A bill under consideration in the California legislature would entitle restaurants to some of the information that’s collected about customers who order delivery through a third-party service.
The measure is the latest in a recent wave of proposals aimed at regulating the activities of the services, which generated about $10 billion in sales for 2018, according to Technomic. The Illinois Restaurant Association is reportedly pushing the legislature in its state to set food safety standards for Grubhub, Uber Eats and similar meal deliverers. Rhode Island is considering a measure that would prohibit the services from listing a restaurant on their marketplace-style apps without first securing the permission of the restaurant. New York state is looking at capping commission fees, which can run as high as 30%. New York City has investigated allegations that some services charge restaurants a fee for informational calls that don’t result in an order being placed.
The initiatives underscore the love-hate relationship between restaurants and the services, which often expand an establishment’s marketing scope to consumers who are regular users of the third parties’ apps but may not be familiar with the restaurants listed. The high fees charged as a commission on delivery orders is one of the major flashpoints, along with the services’ refusal to share information about customers. They argue that users of their apps are their customers, not the restaurants’, and that they are therefore entitled to hold and analyze the data. Restaurants counter that inaccessibility to the data hampers their efforts to market to those fans of their food.
The measure introduced in the California Assembly last week by Lorena Gonzalez, D-San Diego, would oblige the services to provide a restaurant upon request with some information about a consumer who orders delivery from the place via the third party’s app or website. The mandated data would include the customer’s email address, telephone number, delivery address and order history with the restaurant submitting the request.
The information would cover all transactions, going back as far as the service has offered delivery from the restaurant in question.

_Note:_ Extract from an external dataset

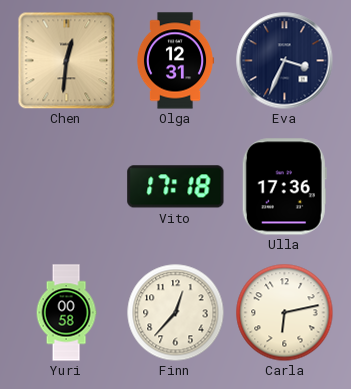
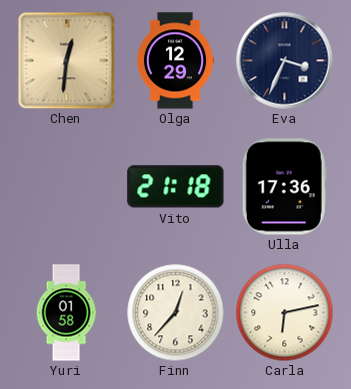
Olga: 12:31 -> 12:29
Vito: 17:18 -> 21:18
Yuri: 00:58 -> 01:58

The bill would require that the data be provided within 30 days of the request, but the information could be requested only once every year.

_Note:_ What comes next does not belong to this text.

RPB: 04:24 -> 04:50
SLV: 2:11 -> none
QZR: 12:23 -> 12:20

The info-sharing requirement would apply to any restaurant whose food was being delivered by a third-party service, regardless of whether the arrangement was struck via a signed contract.

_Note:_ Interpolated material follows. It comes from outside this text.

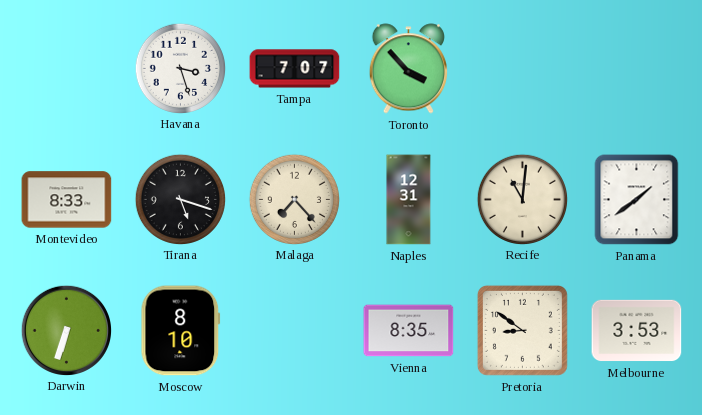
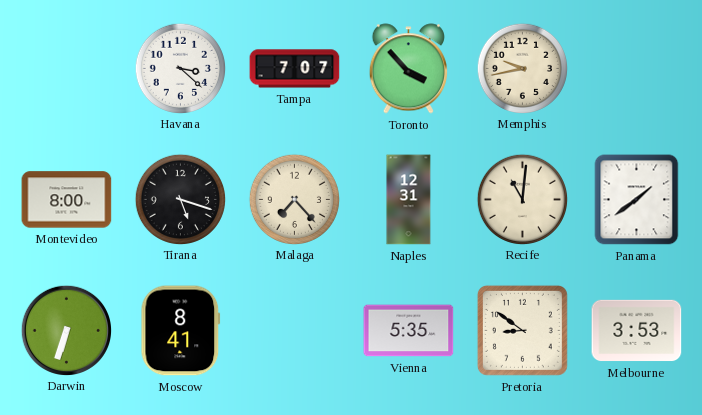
Havana: 3:27 -> 3:22
Memphis: none -> 9:43
Montevideo: 8:33 -> 8:00
Moscow: 8:10 -> 8:41
Vienna: 8:35 -> 5:35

Gonzalez said in a statement that her proposal is intended to provide restaurants with valuable information on the customers they provide with delivered meals instead of letting the middlemen services keep and use that data for their own marketing purposes. “Restaurants shouldn’t fear losing their customers when they don’t agree to the conditions of some multimillion-dollar food delivery app. This bill will put the power back in the hands of small business owners in California,” she said.
“One-on-one engagement—hearing feedback from customers, being responsive to complaints, addressing the quality of service and delivery—it’s critical to ensuring a good experience,” Greg Dulan, owner of Dulan’s Soul Food Kitchen and Hotville Chicken in Los Angeles, said in the statement announcing the bill’s introduction. “It is hard to do that if we don’t know who our customers are—this bill will fix that.”
The measure apparently has the support of the California Restaurant Association. “The tech platforms who are delivering the food and the restaurants who are preparing it both have a responsibility for the customers’ experience and satisfaction,” CEO Jot Condie said in the announcement. “If we are going to be partners in this, we both need to be part of that communication channel.”
A hearing on Gonzalez’s bill, A.B. 2149, is scheduled for March 11.